In practice, biofuels gain only a small carbon price advantage over other transport fuels. That’s because biodiesel and ethanol need blending with regular diesel and petrol to comply with fuel quality standards and excise rules. This reduces their carbon price advantage by 80% in the case of a B20 blend (20% biodiesel and 80% mineral diesel) down to 1.2 cents per litre. Then the logistical challenges in getting blended products to end users can pretty quickly gobble that up!
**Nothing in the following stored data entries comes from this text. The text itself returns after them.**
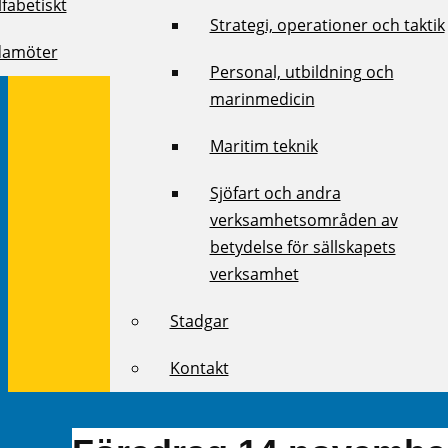
fabetiskt
Strategi, operationer och taktik
damöter
Personal, utbildning och
marinmedicin
Maritim teknik
Sjöfart och andra
verksamhetsområden av
betydelse för sällskapets
verksamhet
Stadgar
Kontakt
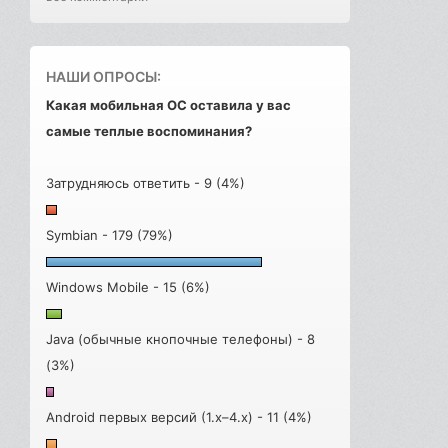
НАШИ ОПРОСЫ:
Какая мобильная ОС оставила у вас
самые теплые воспоминания?
Затрудняюсь ответить - 9 (4%)
Symbian - 179 (79%)
Windows Mobile - 15 (6%)
Java (обычные кнопочные телефоны) - 8
(3%)
Android первых версий (1.x–4.x) - 11 (4%)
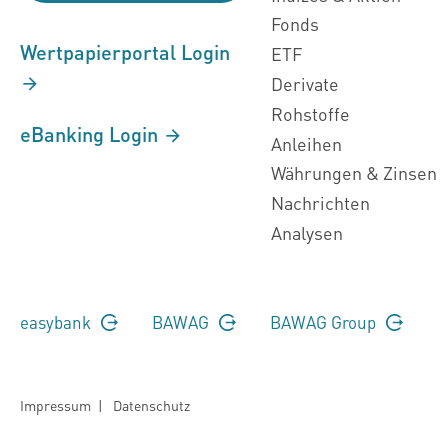
Fonds
Wertpapierportal Login
ETF
Derivate
Rohstoffe
eBanking Login
Anleihen
Währungen & Zinsen
Nachrichten
Analysen
easybank
BAWAG
BAWAG Group
Impressum
|
Datenschutz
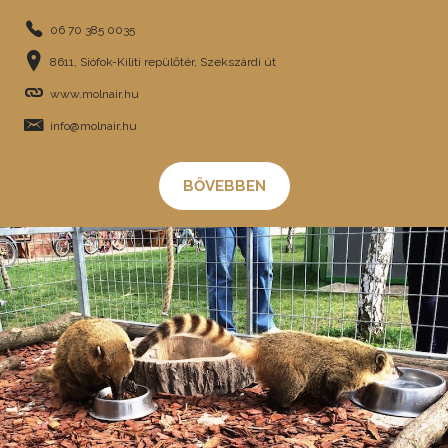
06 70 385 0035
8611, Siófok-Kiliti repülőtér, Szekszárdi út
www.molnair.hu
info@molnair.hu
BŐVEBBEN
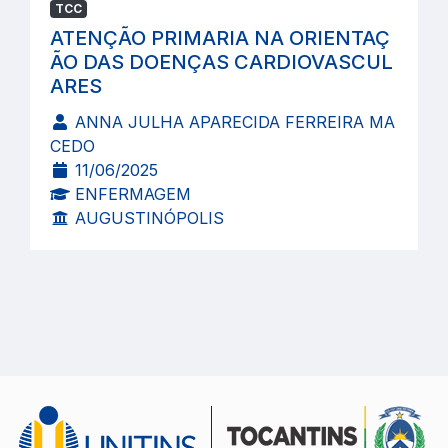
TCC
ATENÇÃO PRIMARIA NA ORIENTAÇ
ÃO DAS DOENÇAS CARDIOVASCUL
ARES
ANNA JULHA APARECIDA FERREIRA MA
CEDO
11/06/2025
ENFERMAGEM
AUGUSTINÓPOLIS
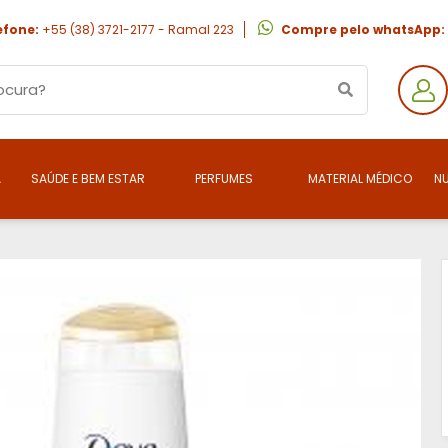
efone:
+55 (38) 3721-2177 - Ramal 223
Compre pelo whatsApp:
A
SAÚDE E BEM ESTAR
PERFUMES
MATERIAL MÉDICO
N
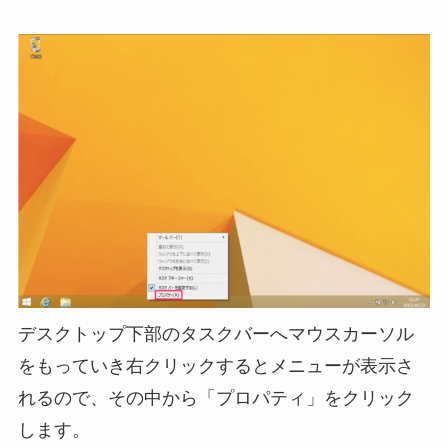
デスクトップ下部のタスクバーへマウスカーソル
をもっていき右クリックするとメニューが表示さ
れるので、その中から「プロパティ」をクリック
します。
Market entry remains the biggest challenge of all:
- it’s hard to supply biofuels at a competitive price due to the infrastructure and volumes needed
- business models face rising production costs and can’t rely on government support
- many people just don’t trust biofuels
- lack of demand means local plants can’t expand to world-scale
- fuel retailers need to invest in storage tanks to offer alternative fuels at the bowser
Playing with the Big Boys
Despite volatile prices, oil-based transport fuels dominate the market. Major oil companies have supply networks, production technologies and retail models they have refined for more than 100 years. While a few officially support alternative fuels, their practical steps have been tentative at best.
There’s no silver bullet for introducing cleaner transport fuels – a portfolio of fuels is needed. Today, both biofuels and gaseous fuels are used successfully in various light and heavy vehicle applications. Depending on a vehicle’s work task – it’s payload capacity, speed, stop-start intensity, distance range and fuel efficiency to name a few variables – each fuel has its’ “pro’s and cons”. Thorough due diligence is needed, and the clean fuels industry could better educate and communicate the sweet-spots to end users.
Meanwhile, trials of cleaner jet fuels show that biofuels can be safe, reliable and are ready for use, but would not meet immediate demand if large airlines make the switch. Yet such trials are vitally important, especially with the support of engine makers who remain critical to clean fuels take-up. Truck manufacturers like Scania run ethanol trials in their own operations to prove new clean fuel technologies.
Test & Invest
Yet even with government support, some avid users and a few keen oil companies, all clean fuels have their own market entry challenges. Carbon pricing may help some clean fuels, but it will fall short of what’s needed.
To make real progress, all supply chain partners must work together to understand which clean fuels can help their particular situation. Only through collaborative testing can the right clean fuels be chosen for each supply chain. Then clean fuel producers must make their fuels available at retail and industrial points of use – reliably and cost-effectively.
So if you want to win from cleaner fuels, you’ve got to make it happen. Get with your supply chain partners to test and invest in clean fuels now.